• [EXERCISE MATERIALS]:

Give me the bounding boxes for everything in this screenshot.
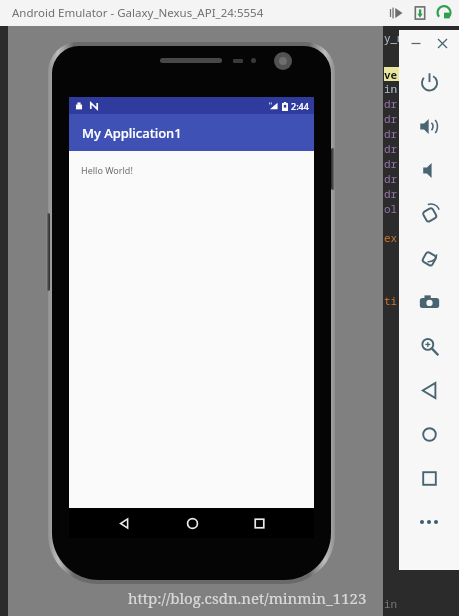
button[interactable]: Recents bbox=[407, 456, 451, 500]
button[interactable]: Rerun bbox=[435, 4, 453, 22]
button[interactable]: Home bbox=[179, 510, 205, 536]
staticText: dr bbox=[384, 141, 398, 156]
staticText: My Application1 bbox=[82, 124, 182, 142]
staticText: Hello World! bbox=[81, 164, 133, 176]
staticText: in bbox=[384, 81, 398, 96]
staticText: 2:44 bbox=[291, 100, 309, 112]
staticText: dr bbox=[384, 156, 398, 171]
staticText: in bbox=[384, 596, 398, 611]
button[interactable]: Screenshot bbox=[407, 280, 451, 324]
staticText: ol bbox=[384, 201, 398, 216]
button[interactable]: Close bbox=[432, 33, 452, 53]
button[interactable]: Home bbox=[407, 412, 451, 456]
button[interactable]: More bbox=[407, 500, 451, 544]
staticText: ve bbox=[384, 67, 398, 81]
staticText: ex bbox=[384, 230, 398, 245]
staticText: dr bbox=[384, 171, 398, 186]
button[interactable]: Zoom bbox=[407, 324, 451, 368]
button[interactable]: My Application1 bbox=[69, 114, 314, 151]
button[interactable]: Install APK bbox=[411, 4, 429, 22]
button[interactable]: Back bbox=[111, 510, 137, 536]
button[interactable]: Recents bbox=[246, 510, 272, 536]
staticText: ti bbox=[384, 293, 398, 308]
button[interactable]: Back bbox=[407, 368, 451, 412]
staticText: y_m bbox=[384, 30, 404, 45]
button[interactable]: Volume up bbox=[407, 104, 451, 148]
button[interactable]: Minimize bbox=[406, 33, 426, 53]
button[interactable]: Rotate left bbox=[407, 192, 451, 236]
button[interactable]: Power bbox=[407, 60, 451, 104]
staticText: dr bbox=[384, 126, 398, 141]
staticText: dr bbox=[384, 96, 398, 111]
staticText: http://blog.csdn.net/minmin_1123 bbox=[128, 588, 367, 608]
staticText: dr bbox=[384, 111, 398, 126]
button[interactable]: Volume down bbox=[407, 148, 451, 192]
button[interactable]: Run bbox=[387, 4, 405, 22]
staticText: Android Emulator - Galaxy_Nexus_API_24:5… bbox=[12, 5, 264, 21]
button[interactable]: Rotate right bbox=[407, 236, 451, 280]
staticText: dr bbox=[384, 186, 398, 201]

• [PROBLEM TO SOLVE]: Lines holding the word "Home" are the answer; copy each one from the records above.

• [ANSWER SPACE]:
button[interactable]: Home bbox=[179, 510, 205, 536]
button[interactable]: Home bbox=[407, 412, 451, 456]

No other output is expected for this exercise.